Point price is going up from 120 to 135 dec 6th.


----------



## GregT (Nov 11, 2011)

Wow, that's interesting (and crazy). 

I'm surprised to see such a jump now considering the problems. 

So this place:

1) Big jump in price for points
2) High MFs
3) Lots of points required
4) Troubled initial launch

Hmmmm......

I'm thinking lots of availability at the 7 month mark?

Best,

Greg


----------



## presley (Nov 11, 2011)

They inflate the price and then offer a bunch of cuts for different levels of purchase.
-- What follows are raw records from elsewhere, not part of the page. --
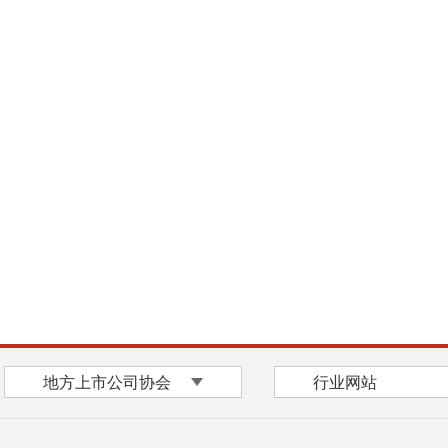
地方上市公司协会
行业网站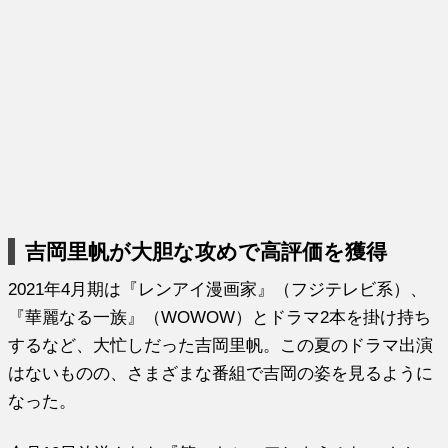
吉岡里帆が大胆な攻めで高評価を獲得
2021年4月期は『レンアイ漫画家』（フジテレビ系）、
『華麗なる一族』（WOWOW）とドラマ2本を掛け持ち
するなど、大忙しだった吉岡里帆。この夏のドラマ出演
はないものの、さまざまな番組で吉岡の姿を見るように
なった。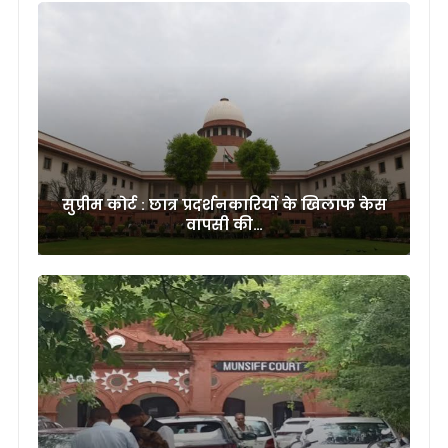
सुप्रीम कोर्ट : छात्र प्रदर्शनकारियों के खिलाफ केस
वापसी की…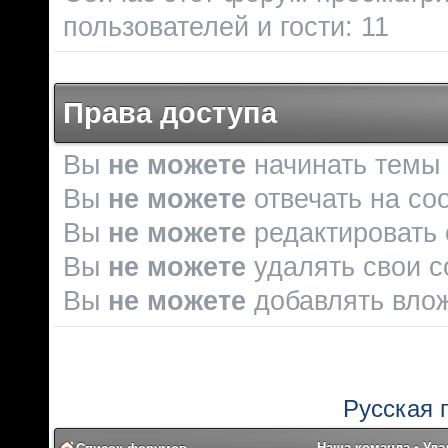
пользователей и гости: 11
Права доступа
Вы
не можете
начинать темы
Вы
не можете
отвечать на со
Вы
не можете
редактировать
Вы
не можете
удалять свои 
Вы
не можете
добавлять вло
Русская 
Наша команда
•
Уда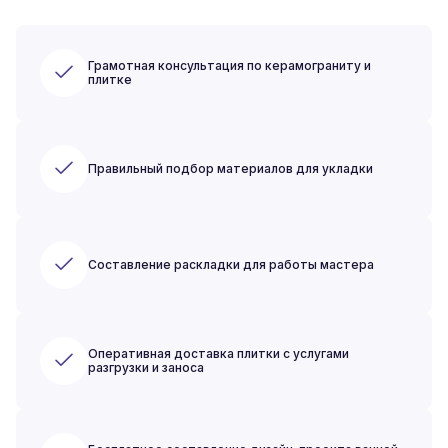
Грамотная консультация по керамограниту и
плитке
Правильный подбор материалов для укладки
Составление раскладки для работы мастера
Оперативная доставка плитки с услугами
разгрузки и заноса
GregT, when you are on your cruise, go to a DVC presentation.  Someone who just got off the Dream said the incentive for Aulani was (at 220 points or more):

120./pp base price
18./pp reduction +
$500 on board credit +
18 Fastpasses +
2011 points and prorated dues


I would imagine if sales don't pick up, they will have even better incentives on the cruise by the time you get there.


----------



## tomandrobin (Nov 11, 2011)

GregT said:


> Wow, that's interesting (and crazy).
> 
> I'm surprised to see such a jump now considering the problems.
> 
> ...



the price jump is because the resort is moving from pre-sales to regular resort pricing. The pricing was setup before the maintenance fees became an issue


----------



## slum808 (Nov 12, 2011)

GregT said:


> Hmmmm......
> 
> I'm thinking lots of availability at the 7 month mark?
> 
> ...



Unfortunately lack of sales doesn't translate into 7month availability. DVC members can only book rooms that are declared into inventory. Even though phase II is scheduled to be completed this month, it doesn't mean we can book all the rooms. Disney typically declares small batches of rooms at a time. Florida does a good job of making TS records public and DVCnews.com does an excellent job of tracking units declared vs. points sold. At SSR Disney was only declaring 6 Tree houses at a time this year. Unfortunately Hawaii does not make all of these documents available. We do not know how many units have been declared or how many points have been sold. 

Disney's goal is to have zero rooms available at the 7month window. That way they can convince existing owners to add on. This would require them to declare units in very small batches. The problem with this, is that if sales suddenly sky rocket they could run out of points to sell. They can only sell points from units they have declared. What we as existing owners really want, is for Aulani to almost sell out. This will make the most units available at the 7month window. 

If the market cannot bare the price increase, this could be a good thing for RCI exchangers. If Disney ends up with a glut of available units that are not declared, they will be forced to dump them into RCI for the cash. Most of the unit we see in RCI are from Developer held points, not from owner trades. Disney may also make deposits to gain cash for points used to book cruses and other non-DVC lodging. Of course availability in RCI will also depress sales as savvy TS people like TUGGers realize they don't have to pay the ridiculous prices Disney is asking.


----------